RESULTS: Most studies found limitations in GPs’ knowledge and ability to diagnose TIAs to varying extent over time and between countries. GPs tended to over-interpret non-specific symptoms (e.g. isolated vertigo) when considering a TIA diagnosis. Reported referral behaviour varied between countries, with some favouring admission and others preferring outpatient management. Consistent under-referral and under-use of effective medication was reported. However, GPs may refer some patients to exclude rather than confirm a final diagnosis. This, alongside evidence of under-referral, suggests the need for education and decision support tools to enhance referral patterns. Intervention studies suggested that electronic decision support may increase referrals and timely management.

CONCLUSION: This review revealed deficiencies in knowledge and clinical practice, and identified potential avenues to addressing these. Issues for future research were also identified.

KEYWORDS: TIA; diagnosis; management; primary care; systematic review

WHAT GAP THIS FILLS
What is already known: Patients suspected of suffering from a TIA are at increased risk of recurrent stroke, and are therefore recognised as medical emergencies requiring urgent evaluation and treatment to reduce the risk of recurrent stroke. Several studies have shown GPs find it difficult to diagnose and manage suspected TIA patients.
What this study adds: This is the first systematic review to synthesise the literature on the diagnosis and management of TIA in primary care and to obtain a comprehensive account of current knowledge on the topic.
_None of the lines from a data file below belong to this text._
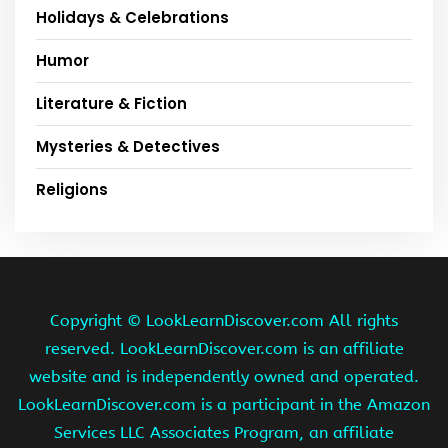
Holidays & Celebrations
Humor
Literature & Fiction
Mysteries & Detectives
Religions
Copyright ©
LookLearnDiscover.com All rights
reserved. LookLearnDiscover.com is an affiliate
website and is independently owned and operated.
LookLearnDiscover.com is a participant in the Amazon
Services LLC Associates Program, an affiliate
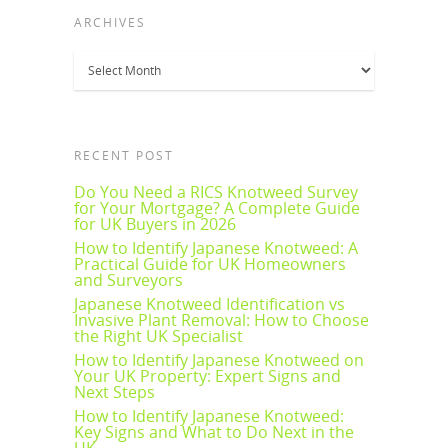
ARCHIVES
Archives
RECENT POST
Do You Need a RICS Knotweed Survey
for Your Mortgage? A Complete Guide
for UK Buyers in 2026
How to Identify Japanese Knotweed: A
Practical Guide for UK Homeowners
and Surveyors
Japanese Knotweed Identification vs
Invasive Plant Removal: How to Choose
the Right UK Specialist
How to Identify Japanese Knotweed on
Your UK Property: Expert Signs and
Next Steps
How to Identify Japanese Knotweed:
Key Signs and What to Do Next in the
UK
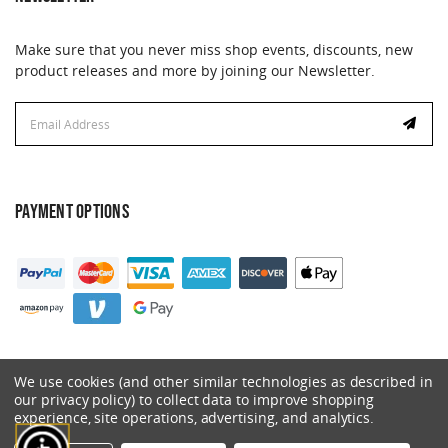
Make sure that you never miss shop events, discounts, new
product releases and more by joining our Newsletter.
Email
Address
PAYMENT OPTIONS
We use cookies (and other similar technologies as described in
our privacy policy) to collect data to improve shopping
experience, site operations, advertising, and analytics.
© 2026 Catalyst. All Rights Reserved.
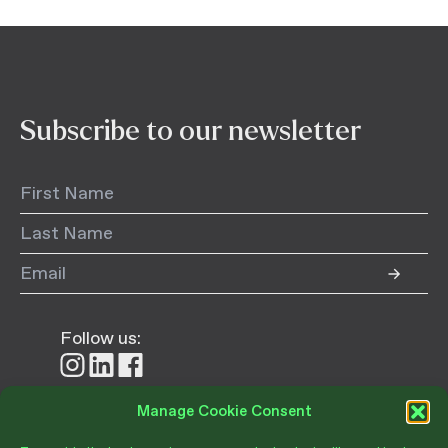
Subscribe to our newsletter
Follow us:
Follow
Follow
Follow
us
us
us
on
on
on
Manage Cookie Consent
Instagram
LinkedIn
Facebook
It confirms that GPs have difficulties making the diagnosis and that many patients who could benefit from specialist assessment are not referred. Conversely, only approximately half of patients referred to specialist clinics have the diagnosis confirmed. There is evidence that electronic decision support may improve referral practices.



Introduction

Transient ischaemic attacks (TIAs) are defined as temporary episodes of focal brain dysfunction of presumed vascular aetiology, lasting <24 h, with no evidence of cerebral infarction.1 Several conditions may mimic a TIA, including migraine, partial seizure, vestibular disorders, syncope, intracranial lesions and psychogenic illness.2

Precise estimates of TIA incidence are difficult to determine, mainly due to the varying criteria used to identify a TIA. Despite this, many studies have attempted to provide reliable data on the true incidence of TIA in several countries. The annual incidence of TIA in the UK is estimated at 0.51 per 1000 population,3 0.80 in Spain,4 0.37–1.1 in the United States (US)5 and 0.40 in New Zealand.6

Accurate diagnosis is important, as the early identification and treatment of TIA substantially reduces patients’ risk of subsequent stroke and consequent disability and mortality.7 Additionally, in France, it was reported that early assessment and management of TIA and minor stroke resulted in ~80% reduction of recurrent stroke at 3 months from initial TIA.8

In England and Wales, the National Institute of Health and Care Excellence guidelines recommend that TIA patients at high risk of stroke should be seen within 24 h, and lower risk cases within a week. New Zealand guidelines also recommend that patients at high stroke risk should be assessed by a specialist and all investigations completed within 24 h.9 The European guidelines recommend that patients with suspected TIA should be referred without delay (preferably within 48 h) to a TIA clinic or to a stroke unit where expert evaluation and immediate treatment can be provided.10

In Italy, timely hospital referral of a recent (within 1 week) TIA is advised, and hospital admission is generally recommended if duration of symptoms is >1 h.11 However, despite the establishment of ‘rapid access’ clinics, these targets are not being achieved12 due to the lack of capacity for clinics to assess the high number of referred patients, over half of whom are eventually confirmed not to have had a stroke or TIA.2,13 This suggests that general practitioners (GPs) could be more selective when referring patients to specialist services.14

There is some evidence that GPs may under-use medication such as aspirin, which could reduce the early risk of stroke.15 Furthermore, under-use of medication (aspirin and statins) is an issue associated with most cardiovascular health-related problems in New Zealand, as prescribing often does not appear to be guideline-based.16 A comparison of European and Japanese guidelines found that recommended doses of antiplatelet medicines, especially aspirin and ticlopidine, are lower in Japan.17

The objectives for this study were, therefore, to review the diagnostic accuracy of TIA in primary care, review immediate management (including referral and medication) and identify interventions to assist GPs in the diagnosis and management of TIA.


Methods

Search strategy

Medline, Embase, Web of Science and Scopus databases were searched in September 2015. Search strategies were customised for each database (Appendix 1, available as Supplementary Materials at journal’s website). Both medical subject headings (MeSH) and text words were used as search terms. Additional studies were identified by searching the references of included studies. The key terms were ‘TIA’, ‘TNA’ (transient neurological attack), ‘general practitioner’ and ‘primary care’. Additional search terms were included to ensure that the search was sufficiently sensitive (Appendix 2, available as Supplementary material). The search was limited to the past 20 years (1995–2015) to exclude out-of-date practices and acknowledge rapid advances in TIA management (Appendix 2, available as Supplementary material).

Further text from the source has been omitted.